Les secteurs des télécommunications et de la TV numérique sont très dynamiques dans le pays. Notamment parce qu'ils répondent à des besoins de communication et d'accès à des services.

"La mobilité et la TV numérique font partie des grandes tendances au Brésil"

Entretien avec Didier Dabin, conseiller export – Ubifrance Brésil, à l'occasion des Rencontres Internationales du Numérique, qui se tiennent jusqu'au 21 octobre à Paris.

L'Atelier : Quels sont les secteurs les plus dynamiques dans le secteur high-tech brésilien ?

Didier Darbin : Incontestablement le portable et la mobilité. On compte 224 millions de mobiles pour une population de 196 millions de personnes. Plus de 31 millions sont déjà équipées d'appareils 3G, et le nombre de smartphones croît de manière exponentielle. Les opportunités sont importantes, d'autant que les premières licences 4G devraient être attribuées dès avril 2012. Les gens sont friands de services. Quelque chose qui marche beaucoup par exemple, c'est la vente à distance, par Internet ou par mobile. Tout s'achète, comme les médicaments. La pharmacie Onofre propose ainsi une application iPhone et Android de vente. Un autre marché important est celui de la TV numérique, qui permettra notamment la création de services à distance – par exemple financiers et commerciaux – pour les ménages qui n'ont pas Internet ou de téléphone évolué. Et ils sont nombreux.

Cet essor de la TV numérique est donc porté par des usages et des besoins locaux. Existe t-il d'autres secteurs high-tech qui ont connu une croissance forte parce qu'ils répondaient à un problème existant ?

Oui, celui de la virtualisation et de la dématérialisation. En fait, pour lutter contre la corruption, pour faire baisser les prix et accroître la compétition, le gouvernement a misé sur ces chantiers. Aujourd'hui, la signature numérique est très répandue. Elle est utilisée par les entreprises.
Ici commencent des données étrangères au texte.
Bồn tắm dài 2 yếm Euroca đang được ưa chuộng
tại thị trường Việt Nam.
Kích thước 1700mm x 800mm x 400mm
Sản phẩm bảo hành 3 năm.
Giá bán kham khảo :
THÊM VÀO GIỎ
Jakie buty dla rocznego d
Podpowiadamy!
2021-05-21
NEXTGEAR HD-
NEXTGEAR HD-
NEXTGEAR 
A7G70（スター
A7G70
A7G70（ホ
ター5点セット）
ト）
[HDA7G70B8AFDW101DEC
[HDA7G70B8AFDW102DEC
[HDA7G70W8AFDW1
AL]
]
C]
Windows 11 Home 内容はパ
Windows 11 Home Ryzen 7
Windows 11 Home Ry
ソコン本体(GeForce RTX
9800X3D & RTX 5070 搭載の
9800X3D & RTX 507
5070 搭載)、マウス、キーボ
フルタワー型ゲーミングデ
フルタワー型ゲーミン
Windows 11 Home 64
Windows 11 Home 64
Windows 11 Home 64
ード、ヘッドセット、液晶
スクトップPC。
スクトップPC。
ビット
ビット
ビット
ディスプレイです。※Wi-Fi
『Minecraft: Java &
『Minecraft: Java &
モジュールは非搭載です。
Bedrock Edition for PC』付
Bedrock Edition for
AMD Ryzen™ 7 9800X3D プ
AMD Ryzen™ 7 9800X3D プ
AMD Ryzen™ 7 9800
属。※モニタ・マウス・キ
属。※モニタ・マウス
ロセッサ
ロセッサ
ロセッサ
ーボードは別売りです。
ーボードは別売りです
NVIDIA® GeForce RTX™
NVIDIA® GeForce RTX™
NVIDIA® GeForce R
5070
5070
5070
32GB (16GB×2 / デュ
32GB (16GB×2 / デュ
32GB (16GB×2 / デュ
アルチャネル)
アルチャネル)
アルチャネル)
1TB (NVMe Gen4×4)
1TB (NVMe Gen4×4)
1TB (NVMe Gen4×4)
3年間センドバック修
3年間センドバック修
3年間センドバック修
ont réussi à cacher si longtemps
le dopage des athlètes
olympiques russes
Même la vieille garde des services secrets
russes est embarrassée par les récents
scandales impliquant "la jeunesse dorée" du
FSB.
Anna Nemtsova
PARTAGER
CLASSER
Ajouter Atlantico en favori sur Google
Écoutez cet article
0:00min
Toutes les procédures d'appels d'offres dans le secteur public se font aussi désormais par Internet, sur le principe des enchères inversées. Sans le web, il était en effet difficile de gérer équitablement le très grand nombre d'appels. Et le principe d'enchères adopté permet de connaître exactement le montant de la dernière enchère proposée. Là encore, les entreprises privées s'y mettent aussi, pour connaître par exemple l'ensemble des fournisseurs potentiels, les mettre en compétition, virtualiser leurs procédures...

Le secteur semble donc à chaque fois stimulé par un besoin de départ qui facilite la création de nouveaux marchés...

Oui, cela s'est aussi vu dans le secteur de la sécurité, notamment pour le transport. Le territoire est très grand, et les vols nombreux. L'Etat a donc rendu obligatoire un système antivol de suivi de véhicules GPS/GPRS. Cela a stimulé l'innovation, la création de services innovants et la coopération entre constructeurs, équipementiers et fournisseurs. Et la tâche n'était pas facile, puisqu'il fallait mettre au point une solution ouverte multi-opérateurs.

Et qu'en est-il du financement de l'innovation ?

Le secteur de la recherche et du développement est encore mené à 70 % par l'Etat. Particulièrement dans la recherche fondamentale et les projets à long terme. Mais les entreprises privées sont de plus en plus actives. Notamment parce que l'Etat offre des réductions fiscales aux compagnies qui investissent dans la recherche sur le principe deux tiers/un tiers. C'est-à-dire que les deux tiers des financements doivent servir à des projets internes et un tiers être injectés dans un institut. Les projets menés sont plutôt sur une échelle plus courte, ils visent à améliorer les produits de la société, à assurer sa croissance.